The exhibition “Mais quel cirque!” Chagall and Léger in the land of circles in action, organized by the national museums of the 20th century in the Alpes-Maritimes, is presented in two parts at the Marc Chagall National Museum and the Fernand Léger National Museum.

It highlights the fascination of the two artists for this spectacle that became very popular since the second half of the 19th century and which is a recurring source of inspiration in their work.

“Mais quel cirque!” Chagall would say when Léger proposed, “Go to the circus. You leave your rectangles, your geometric windows, and you go to the land of circles in action.”

From Degas to Picasso, including Toulouse-Lautrec, Renoir, Rouault, Matisse, or Calder, the world of the circus has had a major influence on the artistic avant-garde since Impressionism. The analogy between the round shape of the arena and that of the earth illustrates the metaphor of the artists’ perspective on our modern world. As a precursor to mass leisure, the circus becomes an attraction for everyone, young and old, workers and aristocrats alike.

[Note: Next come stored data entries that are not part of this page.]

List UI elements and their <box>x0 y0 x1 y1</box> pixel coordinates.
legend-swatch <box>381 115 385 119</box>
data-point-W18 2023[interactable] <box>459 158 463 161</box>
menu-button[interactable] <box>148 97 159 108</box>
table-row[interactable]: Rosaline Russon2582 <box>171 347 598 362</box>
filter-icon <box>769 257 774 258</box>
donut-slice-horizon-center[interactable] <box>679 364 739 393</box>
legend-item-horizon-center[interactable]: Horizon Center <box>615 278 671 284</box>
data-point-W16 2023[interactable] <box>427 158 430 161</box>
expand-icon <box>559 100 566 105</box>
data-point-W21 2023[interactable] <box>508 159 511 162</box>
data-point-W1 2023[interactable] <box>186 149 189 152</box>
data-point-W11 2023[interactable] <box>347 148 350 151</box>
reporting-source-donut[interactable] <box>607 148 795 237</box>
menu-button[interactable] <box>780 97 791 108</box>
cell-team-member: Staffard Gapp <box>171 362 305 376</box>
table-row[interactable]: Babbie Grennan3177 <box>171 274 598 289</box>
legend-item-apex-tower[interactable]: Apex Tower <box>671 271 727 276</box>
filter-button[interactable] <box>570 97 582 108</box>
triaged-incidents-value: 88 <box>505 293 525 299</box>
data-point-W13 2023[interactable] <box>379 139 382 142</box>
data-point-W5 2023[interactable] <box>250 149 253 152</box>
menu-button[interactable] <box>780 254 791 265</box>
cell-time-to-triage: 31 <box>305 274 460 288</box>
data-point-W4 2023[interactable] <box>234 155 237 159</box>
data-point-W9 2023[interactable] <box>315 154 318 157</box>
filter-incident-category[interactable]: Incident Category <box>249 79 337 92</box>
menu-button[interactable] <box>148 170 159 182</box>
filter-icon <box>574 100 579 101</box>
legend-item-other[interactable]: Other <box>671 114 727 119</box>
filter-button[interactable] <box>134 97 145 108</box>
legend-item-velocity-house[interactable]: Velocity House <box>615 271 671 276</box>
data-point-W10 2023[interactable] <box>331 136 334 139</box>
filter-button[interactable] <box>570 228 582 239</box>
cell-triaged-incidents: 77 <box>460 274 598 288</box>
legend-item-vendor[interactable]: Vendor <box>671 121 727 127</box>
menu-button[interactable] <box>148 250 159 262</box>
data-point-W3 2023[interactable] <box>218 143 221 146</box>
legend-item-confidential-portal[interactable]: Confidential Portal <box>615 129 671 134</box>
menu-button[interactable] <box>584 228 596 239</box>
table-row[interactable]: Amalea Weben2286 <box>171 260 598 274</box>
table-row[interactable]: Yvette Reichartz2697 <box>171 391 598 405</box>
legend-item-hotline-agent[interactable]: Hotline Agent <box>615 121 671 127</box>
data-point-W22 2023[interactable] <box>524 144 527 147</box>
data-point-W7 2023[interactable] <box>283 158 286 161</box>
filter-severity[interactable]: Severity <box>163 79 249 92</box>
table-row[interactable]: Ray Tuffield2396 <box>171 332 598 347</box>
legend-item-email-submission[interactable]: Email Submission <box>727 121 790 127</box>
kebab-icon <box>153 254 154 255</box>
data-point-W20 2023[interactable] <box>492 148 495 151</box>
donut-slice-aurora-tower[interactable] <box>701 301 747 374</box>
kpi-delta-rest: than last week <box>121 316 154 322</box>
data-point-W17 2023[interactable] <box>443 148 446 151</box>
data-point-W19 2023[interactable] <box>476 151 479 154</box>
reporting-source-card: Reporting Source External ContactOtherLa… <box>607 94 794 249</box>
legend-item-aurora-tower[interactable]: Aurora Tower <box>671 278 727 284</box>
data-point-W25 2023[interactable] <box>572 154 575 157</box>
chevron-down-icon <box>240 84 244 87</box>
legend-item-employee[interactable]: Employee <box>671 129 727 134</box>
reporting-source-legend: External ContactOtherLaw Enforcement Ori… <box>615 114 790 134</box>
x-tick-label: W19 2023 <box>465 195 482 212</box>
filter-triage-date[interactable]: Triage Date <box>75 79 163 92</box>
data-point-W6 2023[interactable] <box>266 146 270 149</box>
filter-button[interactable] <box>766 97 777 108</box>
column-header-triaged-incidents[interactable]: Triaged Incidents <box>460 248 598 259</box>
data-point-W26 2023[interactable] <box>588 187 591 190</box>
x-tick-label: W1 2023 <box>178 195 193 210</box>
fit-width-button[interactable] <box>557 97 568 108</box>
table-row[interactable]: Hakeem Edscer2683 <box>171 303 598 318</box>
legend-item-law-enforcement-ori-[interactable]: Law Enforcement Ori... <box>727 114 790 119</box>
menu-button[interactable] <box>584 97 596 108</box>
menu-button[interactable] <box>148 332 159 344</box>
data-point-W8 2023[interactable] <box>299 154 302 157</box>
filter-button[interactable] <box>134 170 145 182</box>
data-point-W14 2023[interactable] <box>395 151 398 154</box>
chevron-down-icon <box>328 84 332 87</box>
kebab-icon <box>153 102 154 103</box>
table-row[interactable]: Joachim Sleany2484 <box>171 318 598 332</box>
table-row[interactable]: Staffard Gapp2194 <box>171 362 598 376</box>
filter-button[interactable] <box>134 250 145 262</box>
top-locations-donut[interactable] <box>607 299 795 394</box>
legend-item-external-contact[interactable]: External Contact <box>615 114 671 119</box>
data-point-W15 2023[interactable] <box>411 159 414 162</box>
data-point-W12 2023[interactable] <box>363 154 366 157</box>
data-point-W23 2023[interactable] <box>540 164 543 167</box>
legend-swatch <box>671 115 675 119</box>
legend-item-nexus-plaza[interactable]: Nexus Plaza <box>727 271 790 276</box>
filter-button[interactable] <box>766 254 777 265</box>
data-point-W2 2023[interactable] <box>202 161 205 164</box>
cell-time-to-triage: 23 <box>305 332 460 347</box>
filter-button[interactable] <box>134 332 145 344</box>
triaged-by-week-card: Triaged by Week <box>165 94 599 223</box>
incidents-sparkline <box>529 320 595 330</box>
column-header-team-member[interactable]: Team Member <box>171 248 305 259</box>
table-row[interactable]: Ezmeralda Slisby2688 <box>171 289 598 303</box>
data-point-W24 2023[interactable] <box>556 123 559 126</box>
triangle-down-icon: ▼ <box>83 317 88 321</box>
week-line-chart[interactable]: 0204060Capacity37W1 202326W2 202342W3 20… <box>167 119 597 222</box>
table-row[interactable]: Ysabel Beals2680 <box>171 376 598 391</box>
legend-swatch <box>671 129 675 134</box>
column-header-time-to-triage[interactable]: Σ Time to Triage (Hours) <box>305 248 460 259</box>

“The circus was the event of my childhood, and now it has returned to my painting,” Fernand Léger confided at the end of his life. “I imagined my circus in the nighttime hours. It is in the middle of my room. You can hear the laughter and the shouts,” wrote Marc Chagall.

Despite different approaches, Chagall and Léger share the commonality of having drawn many figures from the circus universe. From his series “Contrasts of Forms” before the Great War, Léger developed a plastic writing style capable of capturing the whirlwind of modern life through the contrasting effects of lines and colors.

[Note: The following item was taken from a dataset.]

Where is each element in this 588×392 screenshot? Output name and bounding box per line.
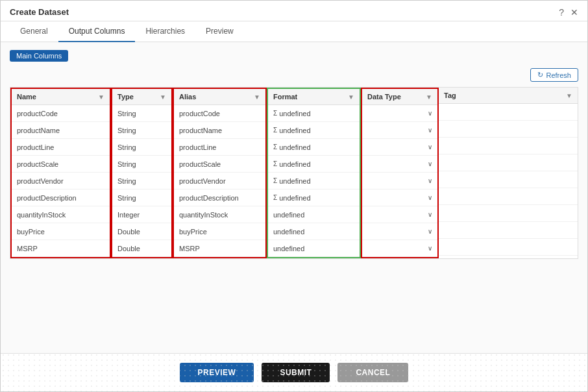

At the end of his life, he remembered the popular excitement caused by the arrival of the circus from his Norman childhood in Argentan. Accompanied by his poet, writer, painter, and musician friends such as Blaise Cendrars, Guillaume Apollinaire, Darius Milhaud, Max Jacob, or Robert Delaunay, he frequently attended the Medrano Circus and the Fratellini clown trio.

For his part, Marc Chagall was attracted by the world of the traveling circus and musicians that reminded him of his Jewish childhood in Vitebsk, Russia. The magic of colors and sounds served as a medium for poetic creation. For him, the acrobat is an allegory of the artist, and he cultivates this theme as a metaphor for life.

Around the artist books published by Tériade at Verve editions in 1950 for Léger and in 1967 for Chagall, the exhibition gathers a selection of studies, preparatory gouaches, handwritten or printed pages. Thanks to the original copies of the book “Cirque” offered in 1969 by Nadia Léger and Georges Bauquier and in 1995 by Alice Tériade, the widow of the publisher, the Fernand Léger National Museum presents the work fully displayed.

This event offers the rare opportunity to admire a masterpiece of 20th-century art bibliophilia. It is accompanied by a collection of paintings, drawings, and ceramics on the theme of the circus from the collection and on loan.

At the Marc Chagall National Museum, 38 gouaches from a private collection are presented. Painted by the artist in 1955, they illustrate ten years later the collection of his texts on the circus published by Tériade. Finally, loans from the Alain Frère collection allow the fascinating universe of the arena to be evoked through costumes, photographs, and posters, a source of entertainment for the public and inspiration for our artists.